In #1776 the suggestion came up to use Undefined Cartesian SRS instead of NA (as this is how sf and sp always handled it: NA of course doesn't reveal whether coordinates are geographic or Cartesian, but following a long GIS legacy we handled such data as Cartesian for plotting and area and distance computation, units being implicitly those of the coordinates). Using that definition has the problem that

st_crs('LOCAL_CS["Cartesian (Meter)",LOCAL_DATUM["Local Datum",0],UNIT["Meter",1.0],AXIS["X",EAST],AXIS["Y",NORTH]]') == st_crs('LOCAL_CS["Undefined Cartesian SRS"]')
# FALSE

which is obvious: the first has units and axis directions, but this way a that potentially a large number of CRS definitions may come up as valid WKT, be essentially identical but test as different.

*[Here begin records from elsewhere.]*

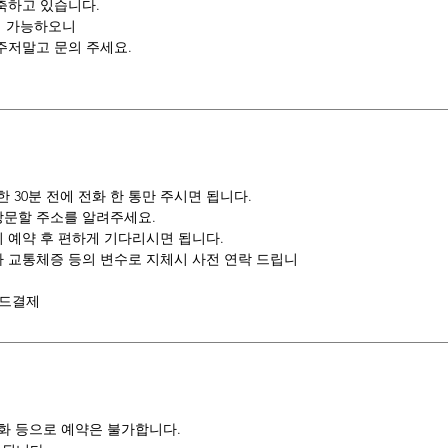
축하고 있습니다.
이 가능하오니
주저말고 문의 주세요.
30분 전에 전화 한 통만 주시면 됩니다.
방문할 주소를 알려주세요.
 예약 후 편하게 기다리시면 됩니다.
나 교통체증 등의 변수로 지체시 사전 연락 드립니
카드결제
전화 등으로 예약은 불가합니다.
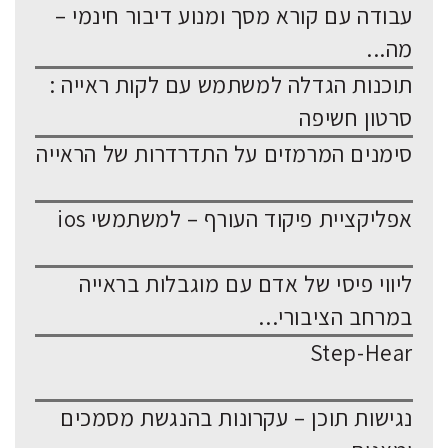
עבודה עם קורא מסך ומנוע דיבור חינמי –
מה...
תוכנות הגדלה למשתמש עם לקות ראייה :
סרטון חשיפה
סימנים המרמזים על התדרדרות של הראייה
אפליקציית פיקוד העורף – למשתמשי ios
ליווי פיסי של אדם עם מוגבלות בראייה
במרחב הציבורי...
Step-Hear
נגישות תוכן – עקרונות בהנגשת מסמכים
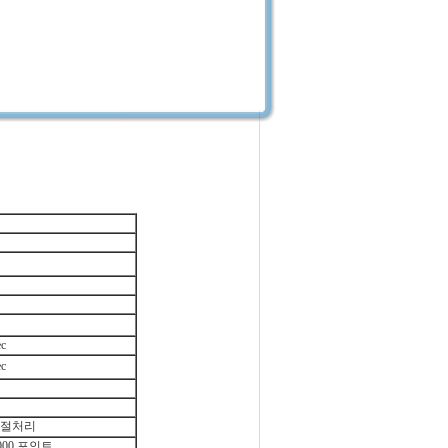
ec
ec
조절처리
,000 포인트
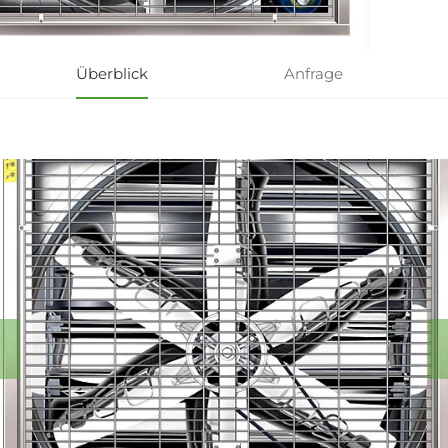
Überblick
Anfrage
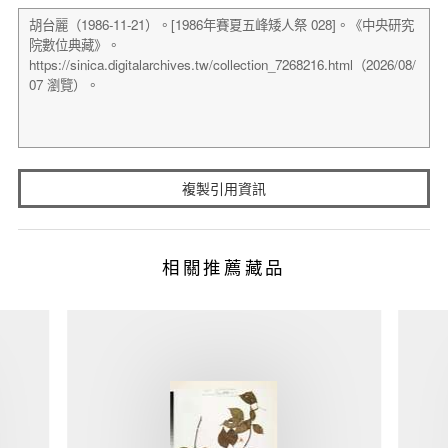
複製引用資訊
相關推薦藏品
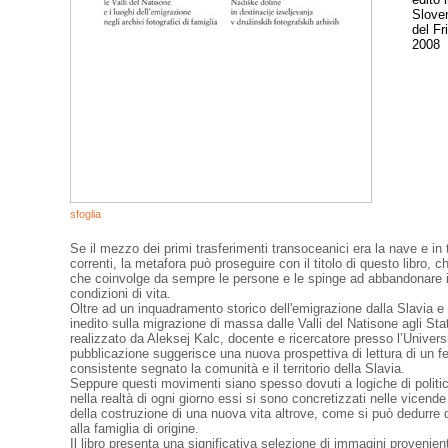
Sloven
del Fr
2008
sfoglia
Se il mezzo dei primi trasferimenti transoceanici era la nave e in
correnti, la metafora può proseguire con il titolo di questo libro,
che coinvolge da sempre le persone e le spinge ad abbandonare i lu
condizioni di vita.
Oltre ad un inquadramento storico dell'emigrazione dalla Slavia e 
inedito sulla migrazione di massa dalle Valli del Natisone agli Sta
realizzato da Aleksej Kalc, docente e ricercatore presso l’Univers
pubblicazione suggerisce una nuova prospettiva di lettura di un
consistente segnato la comunità e il territorio della Slavia.
Seppure questi movimenti siano spesso dovuti a logiche di politic
nella realtà di ogni giorno essi si sono concretizzati nelle vicende
della costruzione di una nuova vita altrove, come si può dedurre da
alla famiglia di origine.
Il libro presenta una significativa selezione di immagini provenienti 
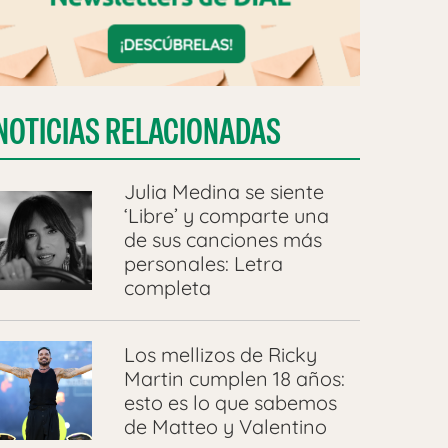
NOTICIAS RELACIONADAS
Julia Medina se siente
‘Libre’ y comparte una
de sus canciones más
personales: Letra
completa
Los mellizos de Ricky
Martin cumplen 18 años:
esto es lo que sabemos
de Matteo y Valentino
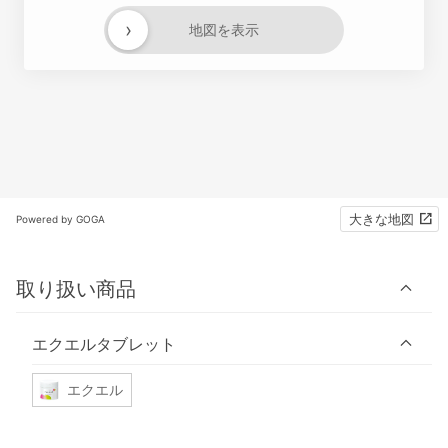
›
地図を表示
大きな地図
Powered by GOGA
取り扱い商品
エクエルタブレット
エクエル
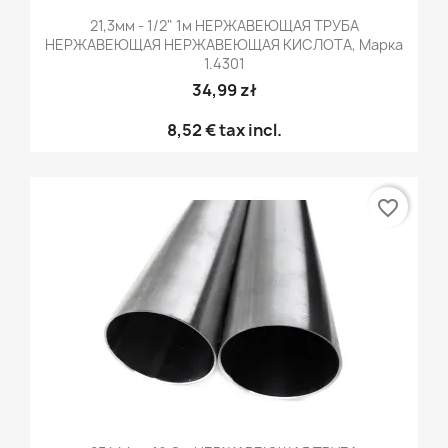
21,3мм - 1/2" 1м НЕРЖАВЕЮЩАЯ ТРУБА
НЕРЖАВЕЮЩАЯ НЕРЖАВЕЮЩАЯ КИСЛОТА, Марка
1.4301
34,99 zł
8,52 €
tax incl.
favorite_border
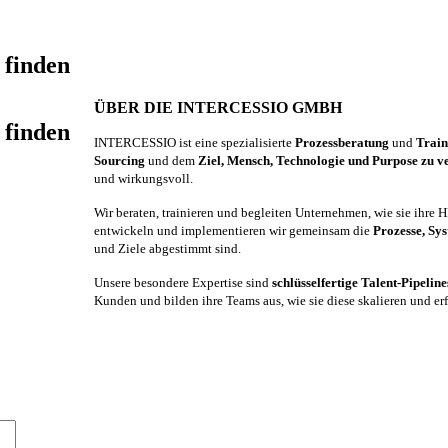
 finden
ÜBER DIE INTERCESSIO GMBH
 finden
INTERCESSIO ist eine spezialisierte
Prozessberatung
und
Trai
Sourcing
und dem
Ziel, Mensch, Technologie und Purpose zu v
und wirkungsvoll.
Wir beraten, trainieren und begleiten Unternehmen, wie sie ihre
entwickeln und implementieren wir gemeinsam die
Prozesse, Sy
und Ziele abgestimmt sind.
Unsere besondere Expertise sind
schlüsselfertige Talent-Pipelin
Kunden und bilden ihre Teams aus, wie sie diese skalieren und er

So far we've essentially handled two cases: CRS missing, or CRS given and compatible with any other Earth related CRS. Now new cases come up.

The Undefined Cartesian SRS breaks plotting with ggplot2, as that checks for is.na(crs), which is not TRUE, and then assumes the crs can be transformed (a graticule is drawn in EPSG:4326 and transformed to the data CRS, but this fails on st_transform()). Following @rhijmans suggestion, I added a function st_can_transform() that checks whether two CRS can be transformed into each other; this is now in sf branch can_transform

The question is how to go forward: we need to do one of the following:

I'm also thinking about transformations on datums of other celestial bodies; PROJ seems to be able to do this; we're r-spatial, not r-geo; st_graticule may have to be generalized in this respect. I think we're heading for the second option.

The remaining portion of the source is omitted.